The gig could easily have swayed into whimsical novelty, or the sort of camp cabaret associated with an end-of-the-pier show. But she is still performing with great determination, backed by a young eight piece band that mean business. Playing for two hours, she is in fine voice and delightful company – elegant yet playful in a body-hugging purple dress. “I shouldn’t have worn this,” she says in the glow of beaming stage lights. “I should have dressed like Miley Cyrus.”

The intimacy of the venue helps. The Brudenell Social Club is the perfect setting for a Martha Reeves revival; the kitsch aesthetics reminiscent of the sort of stages Reeves would have played on in the 1960s. The fact she’s here during the Brudenell’s centenary year only adds to the gig’s significance.

Her absent singers, the Vandellas, are replaced with a capacity crowd cutting a rug and adding their own backing vocals. Her soul-stomping set is choreographed to the frenetic pace of a classic James Brown or Sam Cooke show.
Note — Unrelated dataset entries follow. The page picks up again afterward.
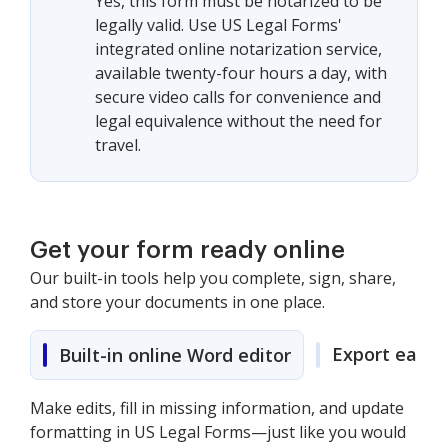
Yes, this form must be notarized to be
legally valid. Use US Legal Forms'
integrated online notarization service,
available twenty-four hours a day, with
secure video calls for convenience and
legal equivalence without the need for
travel.
Get your form ready online
Our built-in tools help you complete, sign, share,
and store your documents in one place.
Export easily
Built-in online Word editor
Make edits, fill in missing information, and update
formatting in US Legal Forms—just like you would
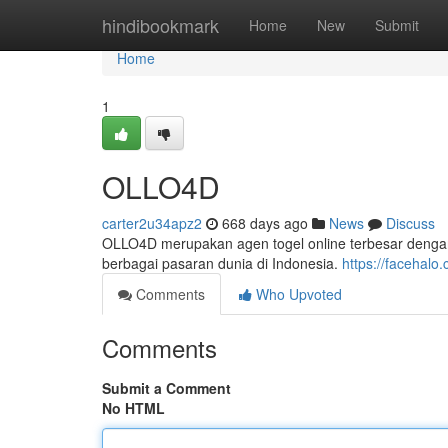
Home
hindibookmark
Home
New
Submit
Home
1
OLLO4D
carter2u34apz2
668 days ago
News
Discuss
OLLO4D merupakan agen togel online terbesar dengan fac
berbagai pasaran dunia di Indonesia.
https://facehalo
Comments
Who Upvoted
Comments
Submit a Comment
No HTML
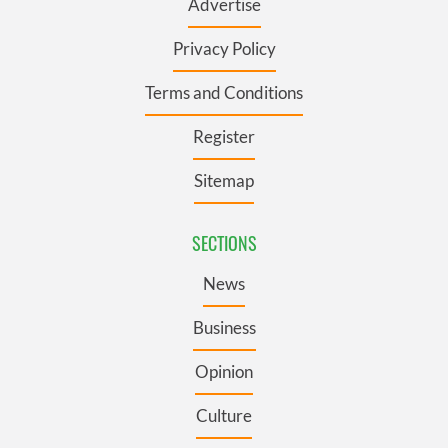
Advertise
Privacy Policy
Terms and Conditions
Register
Sitemap
SECTIONS
News
Business
Opinion
Culture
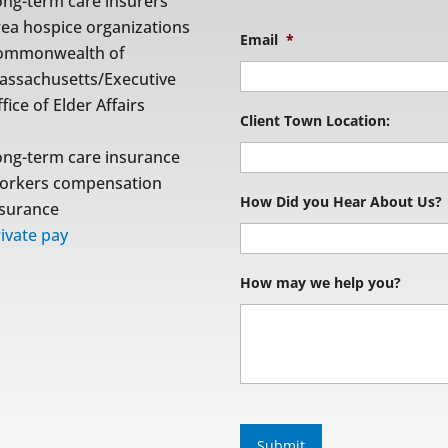
ong-term care insurers
rea hospice organizations
Email
*
ommonwealth of
assachusetts/Executive
fice of Elder Affairs
Client Town Location:
ong-term care insurance
orkers compensation
How Did you Hear About Us?
nsurance
ivate pay
How may we help you?
S
u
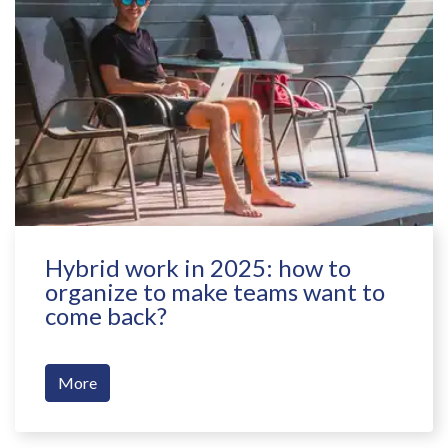
Hybrid work in 2025: how to
organize to make teams want to
come back?
More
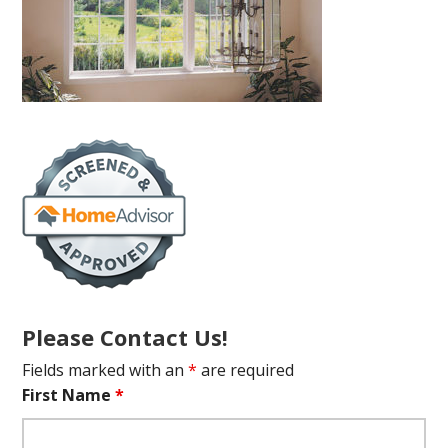
Please Contact Us!
Fields marked with an
*
are required
First Name
*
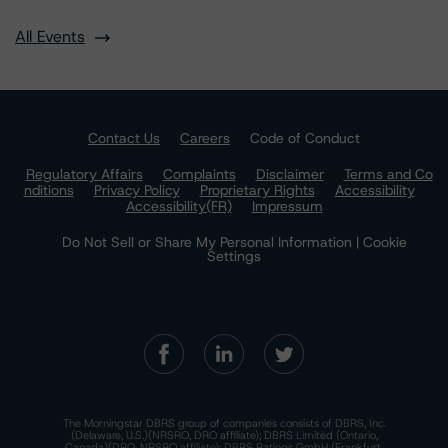
All Events
Contact Us
Careers
Code of Conduct
Regulatory Affairs
Complaints
Disclaimer
Terms and Co
nditions
Privacy Policy
Proprietary Rights
Accessibility
Accessibility(FR)
Impressum
Do Not Sell or Share My Personal Information | Cookie
Settings
The Morningstar DBRS group of companies consists of DBRS, Inc.
(Delaware, U.S.)(NRSRO, DRO affiliate); DBRS Limited (Ontario,
Canada)(DRO, NRSRO affiliate); DBRS Ratings GmbH (Frankfurt,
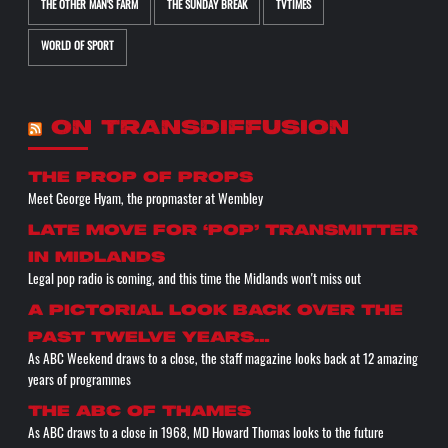
THE OTHER MAN'S FARM
THE SUNDAY BREAK
TVTIMES
WORLD OF SPORT
ON TRANSDIFFUSION
the prop of props
Meet George Hyam, the propmaster at Wembley
Late move for ‘pop’ transmitter
in Midlands
Legal pop radio is coming, and this time the Midlands won't miss out
A pictorial look back over the
past twelve years…
As ABC Weekend draws to a close, the staff magazine looks back at 12 amazing
years of programmes
The ABC of THAMES
As ABC draws to a close in 1968, MD Howard Thomas looks to the future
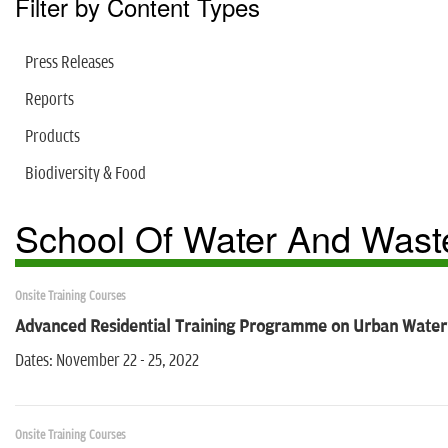
Filter by Content Types
Press Releases
Reports
Products
Biodiversity & Food
School Of Water And Waste
Onsite Training Courses
Advanced Residential Training Programme on Urban Wate
Dates: November 22 - 25, 2022
Onsite Training Courses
There are dedications to lost friends – notably in the form of Michael Jackson’s I Want You Back – and smatterings of Christmas cheer, particularly on a groove-heavy rendition of Silent Night.

But the show is bookmarked by her signature tunes, each dutifully embellished. An extended Heatwave offers the band some breathing space. Nowhere To Run and Jimmy Mack ignite the room and remind us what perfect pop should sound like. She caveats Dancing in the Street with a roll call of artists who have covered it during the five decades since its release. But it’s her song, and she pays it the respect it deserves. The nostalgic love-in culminates in a Motown medley with the audience dancing on the stage.

Few performers in their eighth decade can boast such stamina, style and vivacity. The jubilant crowd don’t want her to leave, and you get the impression she could – and would – happily have done the whole thing over again.